Este espacio, donde pasan horas luchando contra el cáncer, está en condiciones que deberían ser un ejemplo de humanización en la sanidad pública. Sin embargo, las instalaciones son viejas, estrechas y no cumplen con los mínimos para garantizar la comodidad y dignidad de quienes enfrentan uno de los momentos más duros de su vida.
¿Qué consecuencias tiene esto? Que pacientes y familiares viven una situación incómoda y estresante, sumando sufrimiento a la enfermedad. Además, los profesionales sanitarios trabajan en condiciones precarias, lo que afecta la calidad del cuidado que pueden ofrecer. La falta de espacio y recursos también puede generar largas esperas y retrasos en los tratamientos.

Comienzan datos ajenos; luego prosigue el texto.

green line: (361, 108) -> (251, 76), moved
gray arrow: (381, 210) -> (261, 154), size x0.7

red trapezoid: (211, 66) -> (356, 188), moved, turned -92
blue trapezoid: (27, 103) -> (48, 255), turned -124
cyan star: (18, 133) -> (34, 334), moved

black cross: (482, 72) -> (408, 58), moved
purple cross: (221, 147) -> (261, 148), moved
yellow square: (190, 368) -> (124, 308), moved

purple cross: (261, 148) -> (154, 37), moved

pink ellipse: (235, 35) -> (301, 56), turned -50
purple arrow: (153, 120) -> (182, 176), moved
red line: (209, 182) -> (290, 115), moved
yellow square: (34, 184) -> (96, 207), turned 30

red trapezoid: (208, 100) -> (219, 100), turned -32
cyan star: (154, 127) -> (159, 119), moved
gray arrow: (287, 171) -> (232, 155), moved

Para los ciudadanos, esto significa que la sanidad pública que defendemos y pagamos con nuestros impuestos necesita urgentemente una respuesta. La dignidad y bienestar de quienes están en tratamiento no pueden quedar en segundo plano por falta de planificación o inversión.
¿Qué puede pasar ahora? Lo más importante es que las autoridades tomen cartas en el asunto, modernicen las instalaciones y prioricen la humanización en los espacios sanitarios. Los afectados, pacientes y familiares, deben exigir transparencia y soluciones inmediatas. La salud y la dignidad de quienes enfrentan el cáncer no pueden esperar más.